# Problem description
Return a copy of every line in the data below that contains "header".

# Records for processing
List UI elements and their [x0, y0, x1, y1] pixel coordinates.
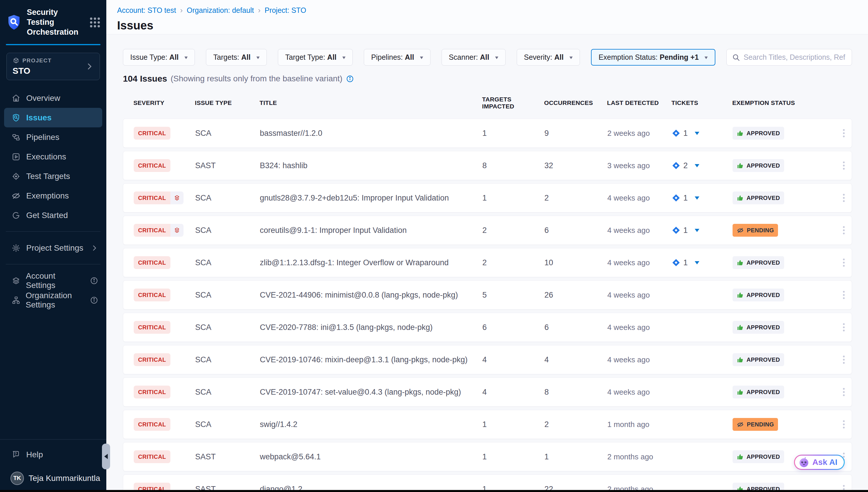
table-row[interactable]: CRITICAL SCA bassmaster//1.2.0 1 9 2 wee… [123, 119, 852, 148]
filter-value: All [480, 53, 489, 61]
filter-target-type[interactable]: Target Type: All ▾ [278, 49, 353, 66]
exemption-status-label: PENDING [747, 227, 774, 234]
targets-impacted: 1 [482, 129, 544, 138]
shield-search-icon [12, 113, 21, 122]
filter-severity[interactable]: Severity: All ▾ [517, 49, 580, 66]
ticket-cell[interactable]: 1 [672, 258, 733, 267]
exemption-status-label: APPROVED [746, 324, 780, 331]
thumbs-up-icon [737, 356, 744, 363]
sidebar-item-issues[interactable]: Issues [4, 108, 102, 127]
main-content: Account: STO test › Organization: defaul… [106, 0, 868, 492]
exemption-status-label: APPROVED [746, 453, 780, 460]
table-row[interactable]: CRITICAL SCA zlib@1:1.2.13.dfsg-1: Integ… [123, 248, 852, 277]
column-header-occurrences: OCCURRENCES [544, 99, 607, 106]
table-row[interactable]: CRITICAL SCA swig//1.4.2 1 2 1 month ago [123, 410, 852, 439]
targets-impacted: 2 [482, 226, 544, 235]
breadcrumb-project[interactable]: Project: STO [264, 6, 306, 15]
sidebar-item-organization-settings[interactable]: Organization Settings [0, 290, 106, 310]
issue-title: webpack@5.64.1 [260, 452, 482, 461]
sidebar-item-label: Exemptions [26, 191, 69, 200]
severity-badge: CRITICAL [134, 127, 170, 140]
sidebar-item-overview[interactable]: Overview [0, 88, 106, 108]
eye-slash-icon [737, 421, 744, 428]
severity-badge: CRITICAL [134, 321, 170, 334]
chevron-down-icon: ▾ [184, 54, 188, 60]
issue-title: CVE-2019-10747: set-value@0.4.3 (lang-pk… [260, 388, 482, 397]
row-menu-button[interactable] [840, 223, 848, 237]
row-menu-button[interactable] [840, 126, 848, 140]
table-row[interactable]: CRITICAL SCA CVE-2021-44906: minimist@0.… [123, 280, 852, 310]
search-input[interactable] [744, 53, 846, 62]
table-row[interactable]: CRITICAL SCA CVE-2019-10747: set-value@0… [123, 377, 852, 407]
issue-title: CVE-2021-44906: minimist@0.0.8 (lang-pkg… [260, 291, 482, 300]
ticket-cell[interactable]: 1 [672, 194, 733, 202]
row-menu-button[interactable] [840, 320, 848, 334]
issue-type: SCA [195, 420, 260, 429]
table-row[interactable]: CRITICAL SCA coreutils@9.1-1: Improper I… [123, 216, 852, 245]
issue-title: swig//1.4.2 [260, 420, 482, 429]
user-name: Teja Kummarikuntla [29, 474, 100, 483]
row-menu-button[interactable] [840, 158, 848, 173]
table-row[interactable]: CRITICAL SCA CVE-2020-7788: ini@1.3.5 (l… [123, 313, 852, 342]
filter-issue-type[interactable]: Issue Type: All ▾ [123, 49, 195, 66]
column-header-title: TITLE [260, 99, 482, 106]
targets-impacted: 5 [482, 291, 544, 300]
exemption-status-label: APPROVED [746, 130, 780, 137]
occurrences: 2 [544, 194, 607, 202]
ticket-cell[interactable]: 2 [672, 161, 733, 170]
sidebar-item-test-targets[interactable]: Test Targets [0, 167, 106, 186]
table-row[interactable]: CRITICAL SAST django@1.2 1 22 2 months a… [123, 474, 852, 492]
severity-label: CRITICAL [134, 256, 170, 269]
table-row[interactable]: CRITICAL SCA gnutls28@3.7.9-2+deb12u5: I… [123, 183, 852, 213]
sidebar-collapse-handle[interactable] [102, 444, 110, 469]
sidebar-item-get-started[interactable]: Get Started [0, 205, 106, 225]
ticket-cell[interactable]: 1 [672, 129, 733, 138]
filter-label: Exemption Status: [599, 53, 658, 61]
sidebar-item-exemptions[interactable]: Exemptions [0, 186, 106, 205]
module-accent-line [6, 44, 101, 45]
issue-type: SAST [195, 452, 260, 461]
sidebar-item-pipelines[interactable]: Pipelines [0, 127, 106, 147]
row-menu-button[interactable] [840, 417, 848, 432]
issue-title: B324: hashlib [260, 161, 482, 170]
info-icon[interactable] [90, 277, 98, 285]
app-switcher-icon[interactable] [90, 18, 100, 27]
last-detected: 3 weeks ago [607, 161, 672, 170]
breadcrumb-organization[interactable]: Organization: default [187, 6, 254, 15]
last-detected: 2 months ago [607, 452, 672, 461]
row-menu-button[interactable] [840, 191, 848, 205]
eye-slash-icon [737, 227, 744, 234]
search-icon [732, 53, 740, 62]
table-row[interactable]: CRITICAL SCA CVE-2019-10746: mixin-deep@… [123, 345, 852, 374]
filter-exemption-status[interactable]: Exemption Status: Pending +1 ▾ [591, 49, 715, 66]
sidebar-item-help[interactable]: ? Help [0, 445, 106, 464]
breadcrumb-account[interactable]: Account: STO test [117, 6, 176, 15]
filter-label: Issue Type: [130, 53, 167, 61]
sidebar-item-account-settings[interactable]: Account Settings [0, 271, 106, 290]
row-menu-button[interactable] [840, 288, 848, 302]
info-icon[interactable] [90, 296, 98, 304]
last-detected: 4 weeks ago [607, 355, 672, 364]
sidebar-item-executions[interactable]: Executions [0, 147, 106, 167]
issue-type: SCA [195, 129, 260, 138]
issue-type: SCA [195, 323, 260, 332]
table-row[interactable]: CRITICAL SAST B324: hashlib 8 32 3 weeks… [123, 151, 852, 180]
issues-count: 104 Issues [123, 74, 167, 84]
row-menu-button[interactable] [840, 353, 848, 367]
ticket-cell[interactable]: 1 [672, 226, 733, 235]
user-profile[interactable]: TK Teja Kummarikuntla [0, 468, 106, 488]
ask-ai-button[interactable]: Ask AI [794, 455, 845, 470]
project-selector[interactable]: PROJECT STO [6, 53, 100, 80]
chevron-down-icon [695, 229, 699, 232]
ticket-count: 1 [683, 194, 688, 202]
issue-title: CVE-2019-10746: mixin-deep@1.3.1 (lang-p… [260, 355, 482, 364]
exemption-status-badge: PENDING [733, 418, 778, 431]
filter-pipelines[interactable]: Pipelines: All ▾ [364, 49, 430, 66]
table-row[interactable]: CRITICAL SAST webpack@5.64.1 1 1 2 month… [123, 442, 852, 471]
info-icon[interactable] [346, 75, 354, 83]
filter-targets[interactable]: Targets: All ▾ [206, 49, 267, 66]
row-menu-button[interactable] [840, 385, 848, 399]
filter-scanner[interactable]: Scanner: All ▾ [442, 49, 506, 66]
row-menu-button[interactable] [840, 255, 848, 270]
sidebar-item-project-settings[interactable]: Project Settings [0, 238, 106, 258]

# Your solution
column-header-occurrences: OCCURRENCES [544, 99, 607, 106]
column-header-title: TITLE [260, 99, 482, 106]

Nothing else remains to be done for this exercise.